Since Jamal Khashoggi was a journalist and worked for the Washington Post, the media has taken a stronger tone against Saudi Arabia.
It is often easier to empathize with the death of one man than it is to comprehend war and death on a large scale in a distant land. For this reason, it has been easy to ignore the Yemeni War. Jamal Khashoggi’s death is harder to ignore. The brazenness of the attack and the gory details slowly leaked by Turkish authorities has gripped the world. The brutality and the disregard for international law shown by Saudi Arabia has drawn the eyes of the world towards the Saudi regime. How the world responds to the Khashoggi killing has greater implications on journalists and critics of authoritarian regimes, and therefore the media has covered the issue in detail. In contrast, the US media has no personal stake in the war in Yemen, and as a result rarely focuses on the atrocities there. Khashoggi’s death is harder to ignore. Hopefully the media and governments around the world will take this opportunity to pressure the Saudi regime into effecting real change in its country.

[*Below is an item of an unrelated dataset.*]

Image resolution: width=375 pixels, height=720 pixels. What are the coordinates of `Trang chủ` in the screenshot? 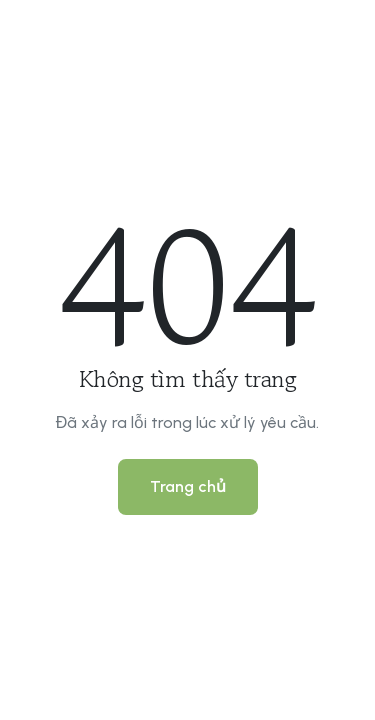 It's located at (188, 486).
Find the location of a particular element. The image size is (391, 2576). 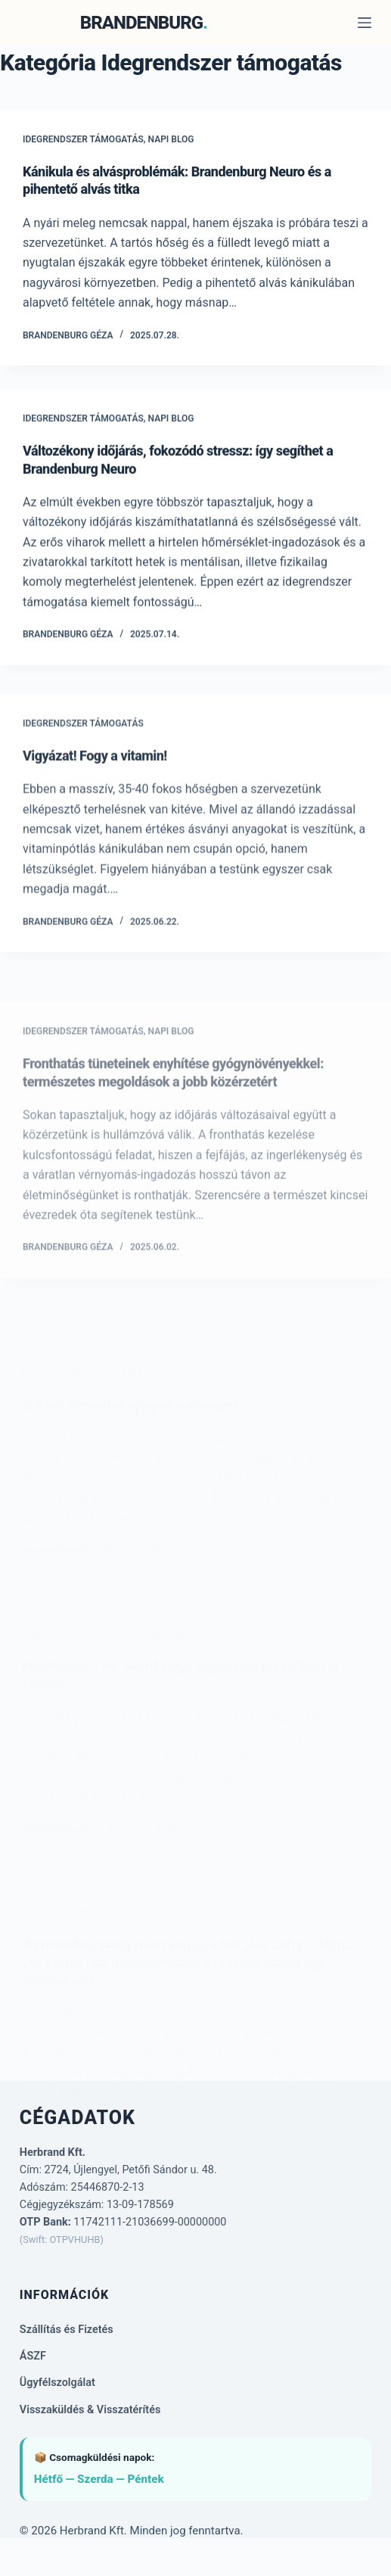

Khashoggi’s death has forced the US government to adopt a harsher tone with Saudi Arabia. On the 10th November the White House announced that it would halt the refueling of a Saudi-led coalition aircraft in Yemen. The Saudi embassy in the US released a statement that it had requested this decision as the coalition now had its own means of refueling and no longer needed help. Still, the move represents a step towards US withdrawal from Yemen and an acknowledgement that the war is deeply unpopular, especially in the wake of the Khashoggi murder. Furthermore, a bipartisan group of US senators has recently announced a legislation aimed at imposing sanctions, prohibitions, and restrictions against the Saudi-led coalition in Yemen. The legislation would completely halt offensive weapon sales with Saudi Arabia. “This bill makes clear that Congress demands an immediate cessation of hostilities, urgently calls on all parties to prioritize protection of Yemeni civilians, and makes certain that only a political settlement will end this war,” Senate cosponsor Robert Menendez stated, “we are putting teeth behind these demands with regular oversight, sanctions, and suspension of weapons sales and refueling support.”

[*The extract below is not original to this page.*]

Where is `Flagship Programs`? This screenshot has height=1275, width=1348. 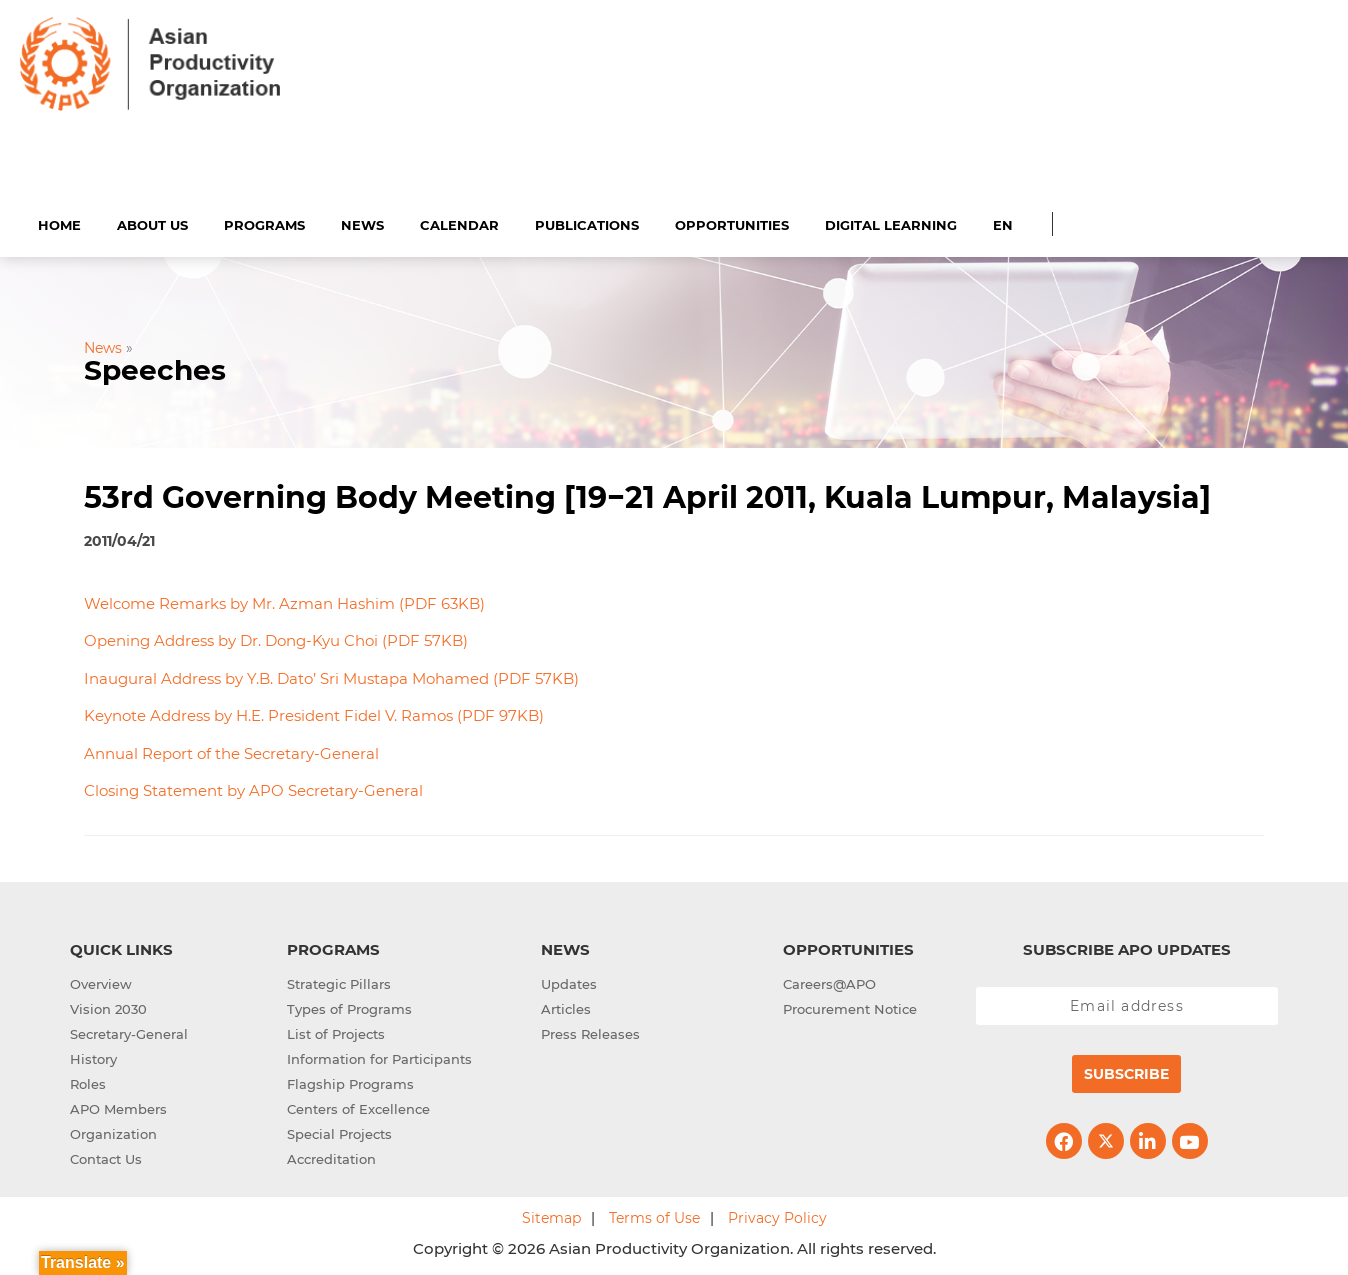 Flagship Programs is located at coordinates (350, 1082).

Hopefully Khashoggi’s death will effect change in United States-Saudi Arabian relations. The Saudi government must understand that its brutality will not be tolerated by the international community. The USA, as the most powerful ally of Saudi Arabia, has the ability to influence Saudi policy. Arms sales and support for the regime in the Middle East are a large bargaining chip that the US government can use if it is willing. The media must also draw more attention to the suffering in Yemen on a daily basis. A consulate killing should not be required to scrutinize the Saudi regime. The media has a responsibility to report on war and suffering around the world, because the public should be informed on these issues. In turn, as the public becomes more informed and engaged with foreign policy, governments and politicians will feel pressured to fight for real change instead of maintaining a brutal but convenient status quo.